In part as a result of its less political role in the Soviet press network, Josef Stalin and other Central Committee secretaries tended to be suspicious of Izvestiya. The editorial staff was subjected to a series of purges, beginning with the firing of "Trotskyite" journalists in 1925, and continuing in 1926 with the firing of veteran non-Communist journalists from Russkoye slovo. In 1934 the Party Central Committee appointed Stalin's former rightist political opponent Nikolai Bukharin to the head editorship. However in 1936 and 1937, Bukharin, former editor Gronsky, and many other senior editors were purged in the Great Terror. Bukharin was executed; Gronsky and others survived the Stalinist prison camps.
During the Thaw of the late 1950s and early 1960s, the editor-in-chief of Izvestiya was Alexei Adzhubei, Nikita Khrushchev's son-in-law, who used the paper to advocate de-Stalinization and Khrushchev's reforms.

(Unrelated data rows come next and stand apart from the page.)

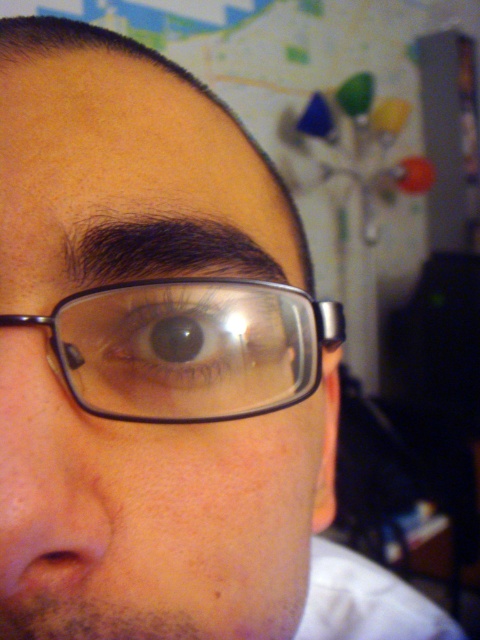 Between transparent plastic glasses at center and matte skin nose at lower left, which one appears on the right side from the viewer's perspective?

Positioned to the right is transparent plastic glasses at center.

Who is more forward, (154, 320) or (66, 467)?

Point (66, 467) is more forward.

Identify the location of transparent plastic glasses at center. (190, 348).

This screenshot has width=480, height=640. Identify the location of transparent plastic glasses at center. (190, 348).

Is clear plastic glasses at center to the right of transparent plastic glasses at center from the viewer's perspective?

Incorrect, clear plastic glasses at center is not on the right side of transparent plastic glasses at center.

Between point (205, 272) and point (201, 372), which one is positioned behind?

The point (205, 272) is more distant.

Who is more forward, (x=158, y=129) or (x=255, y=339)?

Point (x=255, y=339)

You are a GUI agent. You are given a task and a screenshot of the screen. Output one action in this format:
    pyautogui.click(x=<x>, y=<y>)
    Task: Click on the clear plastic glasses at center
    
    Given the screenshot: What is the action you would take?
    pyautogui.click(x=153, y=513)

Which of these two, clear plastic glasses at center or brown glossy eye at center, stands shorter?

brown glossy eye at center

Which of these two, clear plastic glasses at center or brown glossy eye at center, stands taller?

clear plastic glasses at center is taller.

Between point (148, 582) and point (168, 356), which one is positioned behind?

Positioned behind is point (168, 356).

The image size is (480, 640). I want to click on clear plastic glasses at center, so click(x=153, y=513). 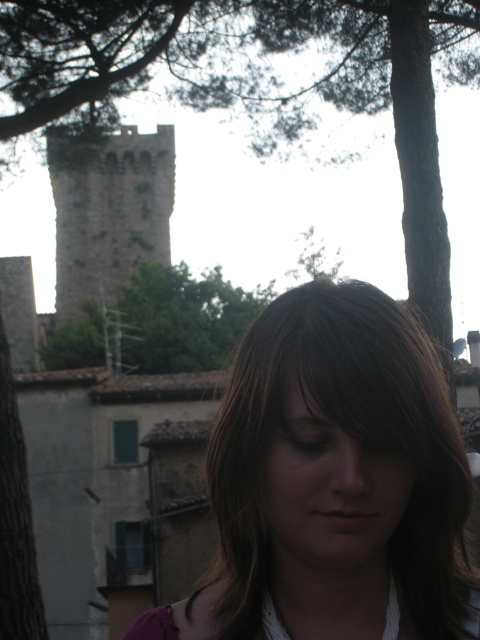 Measure the distance between point [348,77] and camera.

Point [348,77] and camera are 327.16 feet apart.

Can you confirm if green leafy tree at upper center is bigger than stone tower at upper left?

Yes.

The image size is (480, 640). Describe the element at coordinates (262, 83) in the screenshot. I see `green leafy tree at upper center` at that location.

You are a GUI agent. You are given a task and a screenshot of the screen. Output one action in this format:
    pyautogui.click(x=<x>, y=<y>)
    Task: Click on the green leafy tree at upper center
    
    Given the screenshot: What is the action you would take?
    pyautogui.click(x=262, y=83)

Based on the photo, is brown hair at center bigger than green leafy tree at upper center?

No, brown hair at center is not bigger than green leafy tree at upper center.

Is point (380, 529) positioned after point (276, 104)?

No, (380, 529) is in front of (276, 104).

In order to click on brown hair at center in this screenshot , I will do `click(333, 481)`.

Does stone tower at upper left have a smaller size compared to green leafy tree at center?

No, stone tower at upper left is not smaller than green leafy tree at center.

In the scene shown: Can you confirm if stone tower at upper left is positioned to the right of green leafy tree at center?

Under Adzhubei, Izvestiya writers practiced a "journalism of the person," which presented "heroes of daily life" and exposed the problems of ordinary Soviet subjects. Adzhubei was removed from the editorship in 1964 when Khrushchev fell, but Thomas Cox Wolfe has argued that the "journalism of the person" laid important ideological groundwork for Mikhail Gorbachev's perestroika reform program in the second half of the 1980s.
After the collapse of the Soviet Union, Izvestiya made a successful transition to operation as a private corporation.
See also: adzhubei, alexei ivanovich; journalism; universities
bibliography
Kenez, Peter. (1985). The Birth of the Propaganda State: Soviet Methods of Mass Mobilization, 1917–1929. Cambridge, UK: Cambridge University Press.
Lenoe, Matthew. (1997). "Stalinist Mass Journalism and the Transformation of Soviet Newspapers, 1926–1932." Ph.D. dissertation, University of Chicago.
Wolfe, Thomas Cox. (1997). "Imagining Journalism: Politics, Government, and the Person in the Press in the Soviet Union and Russia, 1953–1993." Ph.D. diss., University of Michigan, Ann Arbor.